Guyon, Madame (1648-1717)
Guyon, Madame (1648-1717)
Jeanne Marie Bouvières de la Mothe, a celebrated mystic and quietist who suffered persecution at the hands of the Roman Catholic Church. She was born at Montargis on April 13, 1648, and showed an early and passionate interest in martyrdom and religious exercises. At age 16 she was forced into a marriage with the wealthy M. Guyon, more than 20 years her senior, in whose household she was exposed to insult and cruelty. Broken in spirit, she turned to religion and consulted a Franciscan, who advised her to seek God in her heart rather than in outward observances.
From that time on, she became a mystic, aiming at the suppression of all human hopes, fears, and desires and the attainment of a completely disinterested love of God. She embraced every form of suffering, physical and mental, and even eschewed spiritual joys.
In 1680 Guyon's husband died and she was released from bondage. She embraced the doctrine of quietism. "In losing the gifts," she writes in her autobiography, "she had found the Giver, and had reached an ideal state of resignation and self-suppression." She went to Paris, expounded her theories with earnestness and charm, and gathered an illustrious circle about her. There also she made friends with fellow mystic Francois Fénélon.

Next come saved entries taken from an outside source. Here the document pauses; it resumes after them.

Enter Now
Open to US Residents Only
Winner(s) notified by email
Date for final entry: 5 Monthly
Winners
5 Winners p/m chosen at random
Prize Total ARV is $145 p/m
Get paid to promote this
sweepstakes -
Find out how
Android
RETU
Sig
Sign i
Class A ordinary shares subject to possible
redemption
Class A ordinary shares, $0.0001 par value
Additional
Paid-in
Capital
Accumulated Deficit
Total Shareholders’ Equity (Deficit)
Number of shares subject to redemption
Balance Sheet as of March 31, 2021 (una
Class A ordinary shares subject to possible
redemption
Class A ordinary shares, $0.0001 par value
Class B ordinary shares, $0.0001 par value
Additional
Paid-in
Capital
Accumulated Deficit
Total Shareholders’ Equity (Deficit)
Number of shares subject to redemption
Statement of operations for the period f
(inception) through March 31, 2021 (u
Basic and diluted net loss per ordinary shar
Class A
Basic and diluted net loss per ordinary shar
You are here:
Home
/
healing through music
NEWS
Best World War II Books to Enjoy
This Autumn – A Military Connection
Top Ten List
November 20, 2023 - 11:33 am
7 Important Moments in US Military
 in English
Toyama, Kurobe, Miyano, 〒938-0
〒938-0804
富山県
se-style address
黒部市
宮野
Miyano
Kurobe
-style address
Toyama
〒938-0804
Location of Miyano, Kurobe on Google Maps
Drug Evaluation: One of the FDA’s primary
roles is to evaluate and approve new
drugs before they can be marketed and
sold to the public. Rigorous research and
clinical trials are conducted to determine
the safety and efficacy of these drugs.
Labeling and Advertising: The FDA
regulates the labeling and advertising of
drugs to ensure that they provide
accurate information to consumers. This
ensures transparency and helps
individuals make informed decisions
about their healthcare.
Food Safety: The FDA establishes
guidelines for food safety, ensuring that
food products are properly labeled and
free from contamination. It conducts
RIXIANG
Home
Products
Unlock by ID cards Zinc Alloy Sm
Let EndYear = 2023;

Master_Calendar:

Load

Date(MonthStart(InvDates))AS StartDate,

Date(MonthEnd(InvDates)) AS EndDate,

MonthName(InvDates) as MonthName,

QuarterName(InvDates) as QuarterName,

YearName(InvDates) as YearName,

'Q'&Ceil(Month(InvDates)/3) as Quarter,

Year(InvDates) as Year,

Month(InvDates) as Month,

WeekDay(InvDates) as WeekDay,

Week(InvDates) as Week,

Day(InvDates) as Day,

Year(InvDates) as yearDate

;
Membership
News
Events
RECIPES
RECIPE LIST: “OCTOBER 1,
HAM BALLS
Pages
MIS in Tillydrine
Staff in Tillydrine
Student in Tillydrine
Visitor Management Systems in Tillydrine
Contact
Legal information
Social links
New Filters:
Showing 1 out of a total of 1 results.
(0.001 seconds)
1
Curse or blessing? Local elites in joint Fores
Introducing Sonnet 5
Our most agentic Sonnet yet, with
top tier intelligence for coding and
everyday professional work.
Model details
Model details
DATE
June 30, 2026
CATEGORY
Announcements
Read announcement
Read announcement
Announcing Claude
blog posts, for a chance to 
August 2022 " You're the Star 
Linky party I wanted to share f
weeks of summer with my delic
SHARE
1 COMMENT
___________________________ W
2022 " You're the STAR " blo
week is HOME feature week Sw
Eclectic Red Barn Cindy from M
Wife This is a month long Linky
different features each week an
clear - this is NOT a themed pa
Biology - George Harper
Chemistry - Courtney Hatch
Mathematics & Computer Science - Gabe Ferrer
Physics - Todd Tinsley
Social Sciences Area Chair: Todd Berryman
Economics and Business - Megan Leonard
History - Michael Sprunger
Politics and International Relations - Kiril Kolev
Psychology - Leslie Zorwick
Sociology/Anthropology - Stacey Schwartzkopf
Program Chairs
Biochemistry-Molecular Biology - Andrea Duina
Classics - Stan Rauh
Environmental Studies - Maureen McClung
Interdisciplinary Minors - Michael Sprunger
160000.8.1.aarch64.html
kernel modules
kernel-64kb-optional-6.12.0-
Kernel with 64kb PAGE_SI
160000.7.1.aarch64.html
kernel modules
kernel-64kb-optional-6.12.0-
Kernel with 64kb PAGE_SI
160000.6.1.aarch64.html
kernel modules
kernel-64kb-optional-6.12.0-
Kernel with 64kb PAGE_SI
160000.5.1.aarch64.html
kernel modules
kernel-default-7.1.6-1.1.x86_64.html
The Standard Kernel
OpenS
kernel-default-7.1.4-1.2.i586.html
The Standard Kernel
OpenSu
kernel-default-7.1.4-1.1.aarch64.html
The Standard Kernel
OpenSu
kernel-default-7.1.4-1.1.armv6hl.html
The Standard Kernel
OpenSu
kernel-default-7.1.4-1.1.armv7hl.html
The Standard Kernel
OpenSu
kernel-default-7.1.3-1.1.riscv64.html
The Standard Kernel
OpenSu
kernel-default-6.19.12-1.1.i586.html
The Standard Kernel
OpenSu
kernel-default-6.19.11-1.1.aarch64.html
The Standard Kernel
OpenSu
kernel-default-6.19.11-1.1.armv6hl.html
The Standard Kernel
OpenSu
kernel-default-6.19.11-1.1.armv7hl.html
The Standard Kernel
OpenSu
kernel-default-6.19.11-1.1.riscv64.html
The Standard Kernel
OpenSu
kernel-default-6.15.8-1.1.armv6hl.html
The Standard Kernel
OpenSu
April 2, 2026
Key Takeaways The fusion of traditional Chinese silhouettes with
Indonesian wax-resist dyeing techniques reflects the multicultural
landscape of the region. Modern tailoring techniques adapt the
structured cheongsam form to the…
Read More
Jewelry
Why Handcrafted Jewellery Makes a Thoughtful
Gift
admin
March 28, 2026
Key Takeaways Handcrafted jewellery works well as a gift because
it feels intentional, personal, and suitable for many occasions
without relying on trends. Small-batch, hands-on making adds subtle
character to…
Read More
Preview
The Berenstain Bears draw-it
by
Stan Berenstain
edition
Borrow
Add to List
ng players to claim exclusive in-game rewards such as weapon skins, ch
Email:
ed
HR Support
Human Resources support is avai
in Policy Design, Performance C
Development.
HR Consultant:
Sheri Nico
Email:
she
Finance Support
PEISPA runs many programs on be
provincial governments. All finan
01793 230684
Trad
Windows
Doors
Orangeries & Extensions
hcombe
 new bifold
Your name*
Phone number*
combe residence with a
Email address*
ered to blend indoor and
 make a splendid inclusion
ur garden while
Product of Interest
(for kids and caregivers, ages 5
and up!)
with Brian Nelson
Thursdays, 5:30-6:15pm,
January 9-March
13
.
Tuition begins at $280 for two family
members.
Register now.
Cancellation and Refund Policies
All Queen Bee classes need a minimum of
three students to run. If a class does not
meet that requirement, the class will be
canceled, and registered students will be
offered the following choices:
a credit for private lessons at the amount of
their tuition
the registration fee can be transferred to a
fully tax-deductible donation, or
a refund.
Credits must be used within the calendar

But the persecutions of the church increased. She requested that a commission be appointed to examine her doctrine and writings. Three commissioners were chosen, among them Bossuet, the champion of the church, her erstwhile friend and now her bitter enemy. Her writings were condemned, and she was incarcerated at Vincennes. For four years she lay in the dungeons of the Bastille, while Bossuet used every means to malign her name and doctrine.
In 1702, her health broken, she was released and sent to Blois, where she died June 9, 1717. Her last years were blessed with peace and resignation and a continued acceptance of her trials.
Guyon, Jeanne Marie. Autobiography of Madame Guyon. St. Louis: B. Herder, 1897.